A sudden escalation of hostilities in Ukraine or a direct clash with Turkey over Syria could result in a political/social crisis in Russia itself. The majority of the Russian public apparently does not want a head-on showdown with the West; possible additional punitive sanctions could be crippling. While Russia continues to ship oil and other commodities abroad, the economy may stagnate but still function. If the physical export of commodities is stopped, the economy goes bankrupt. Russia exports the majority of its oil and petro products to Europe and cannot easily divert much of them to other markets. During the summer of 2015, the West reportedly threatened to impose an oil embargo, if Moscow pursued large-scale military operations in Donbas. Shootings and clashes continued during the summer, and the ceasefire is still wobbly, but the line of control in Donbas did not change significantly. There was no Russian summer offensive in 2015, or a winter offensive in 2016. Sanctions worked.

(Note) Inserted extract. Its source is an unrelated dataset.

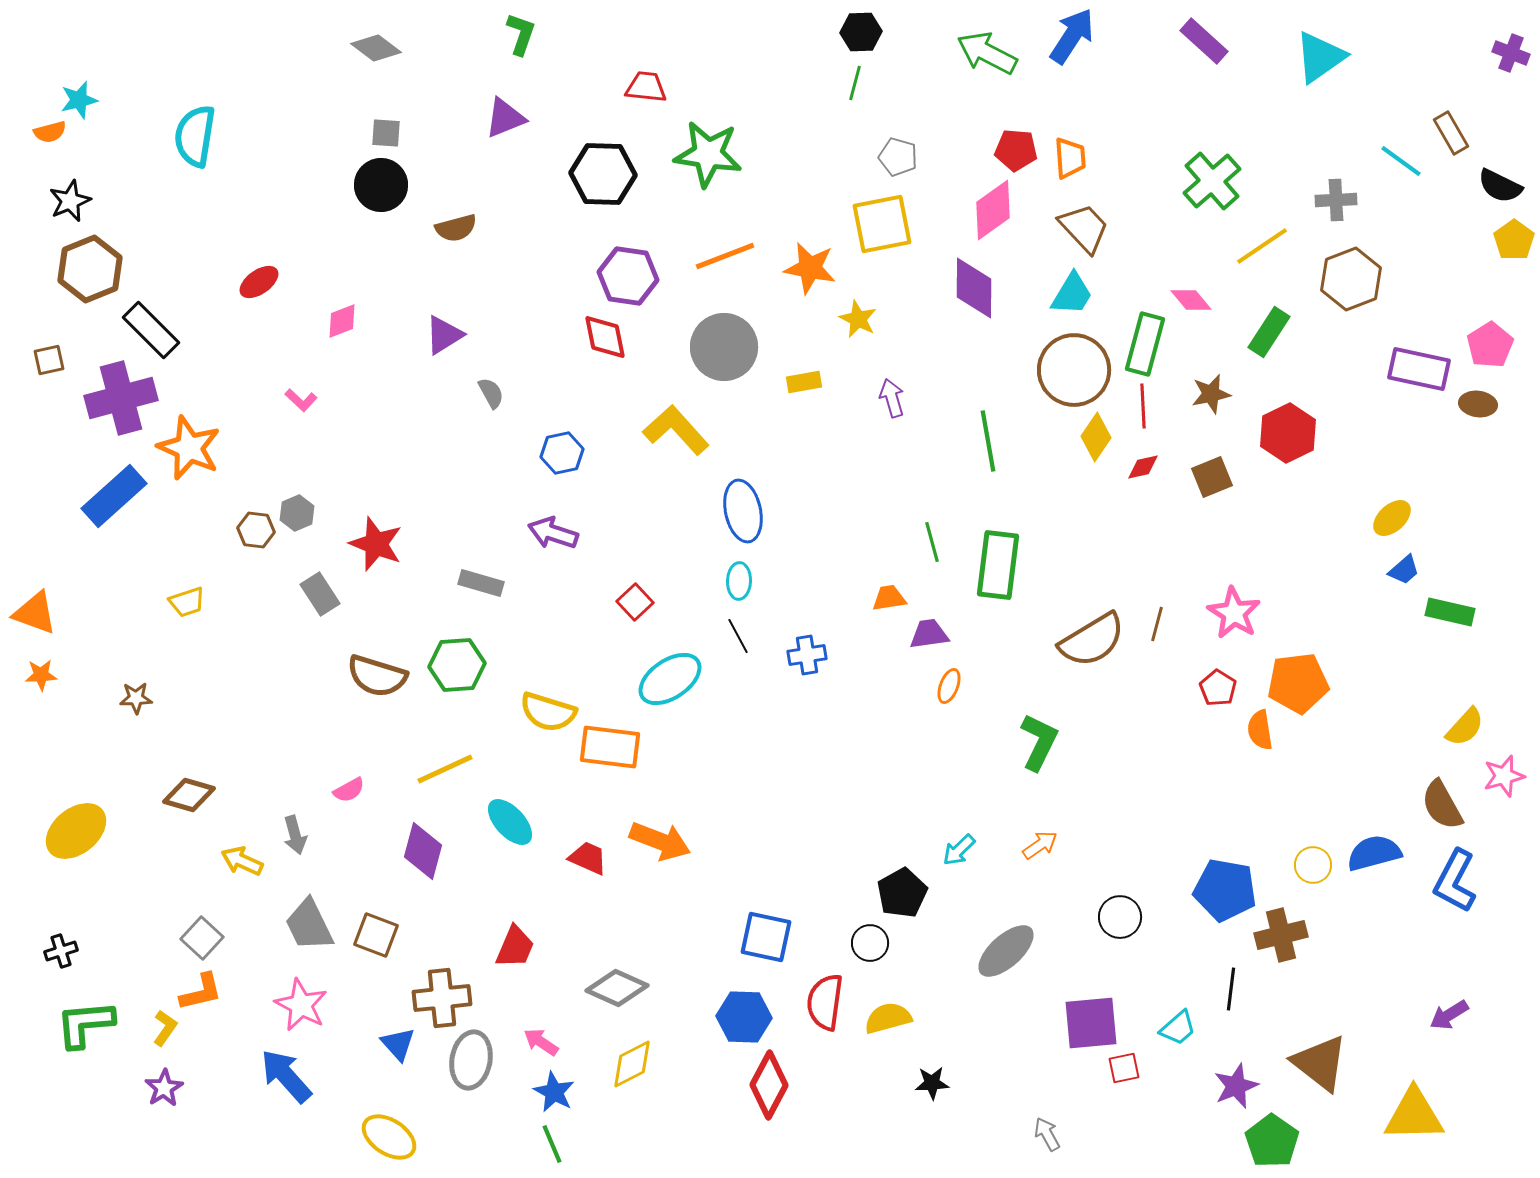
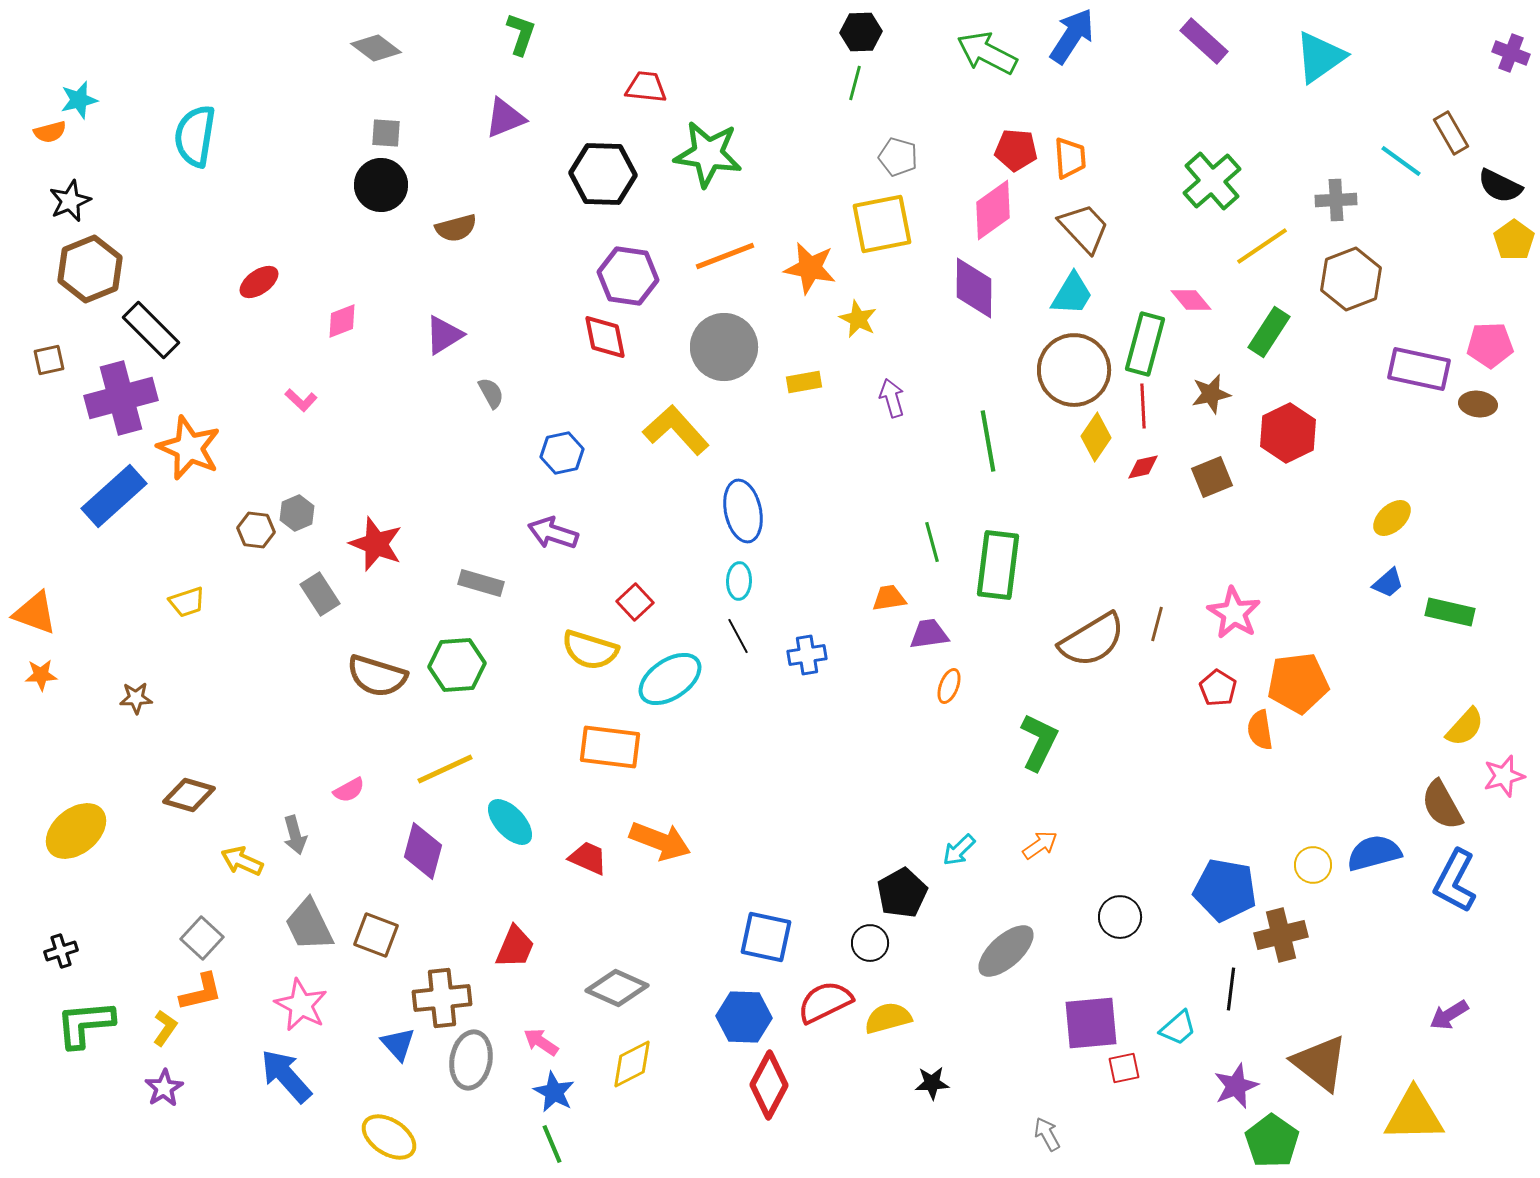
pink pentagon at (1490, 345): rotated 30 degrees clockwise
blue trapezoid at (1404, 570): moved 16 px left, 13 px down
yellow semicircle at (548, 712): moved 42 px right, 62 px up
red semicircle at (825, 1002): rotated 56 degrees clockwise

Putin’s Russia demonstrates military might through constant massive exercises that imply the threat of use of force, but thus far it has tended to bully and attack the weak; for example, Georgia in 2008; Ukraine with its totally dysfunctional military in 2014; bombing the Syrian opposition with virtual impunity, which has no air force or effective antiaircraft capabilities. But the proliferation of commitments and engagements increases the possibility of a major confrontation resulting from mismanagement or an ongoing low-intensity fray escalating out of control. In the event of an armed conflict with a NATO member state, such as Turkey over Syrian events—even if an all-out war with the North Atlantic Alliance is avoided—could provoke an escalation of sanctions that could further harm the economy and also undermine Putin’s political standing if Russia is seen to have been humiliated by backing out of a fight with losses, rather than achieving outright victory.
The Revolution
The Kremlin apparently still hopes somehow to muddle through the lean years of low oil prices until they eventually rebound. If sufficient oil dollars do not materialize, there will be trouble. Of course, dissatisfaction within the better educated middle class in Moscow and St. Petersburg is not enough to bring forth a revolution. A regime change is only possible if significant discontent spreads within the ruling nomenklatura, law enforcement, special services and the military, insofar as members of these groups begin to shy away from actively suppressing the opposition, while at the same time some segments of the ruling class begin to sympathize with the idea of possible regime change.
The Russian state today does not exercise overall totalitarian control as did its Soviet predecessor. The borders are still mostly open, some measure of opposition activity is tolerated, some private enterprise occurs that is not totally controlled by the Kremlin. A relatively weak authoritarian regime cannot reinforce the unflinching loyalty of citizens, the nomenklatura, law enforcement and the military through an unrelenting reign of terror. In fact, the economic crisis and Putin’s anti-Western paranoia have been hitting his own power base.
The better off middle class in Russia consists largely of government employees: low-level bureaucrats, police, military officers, and so on. While the Kremlin has done its best to keep military procurement programs intact, as rearmament is seen as vital in the standoff with the West, there have been layoffs in the police force and the state bureaucracy, while inflation adjustment for officers’ pay has been postponed. Millions of state employees, police and military officers have been ordered by a paranoid Kremlin not to travel abroad with their families for vacation, something they did previously on a regular basis. The middle-rank and top nomenklatura have been restricted from visiting their own villas, apartments and yachts in the West. Wealthy Russians have been ordered to sell off and repatriate foreign-held equity and bank accounts—a process known as the “nationalization of the elite.” Apparently, Putin believes that anyone who owns Western equity, or keeps money or real estate abroad is a potential traitor. As the economy falters and foreign military adventures possibly backfire, Putin’s power base may begin to crack—and, along with it, the regime.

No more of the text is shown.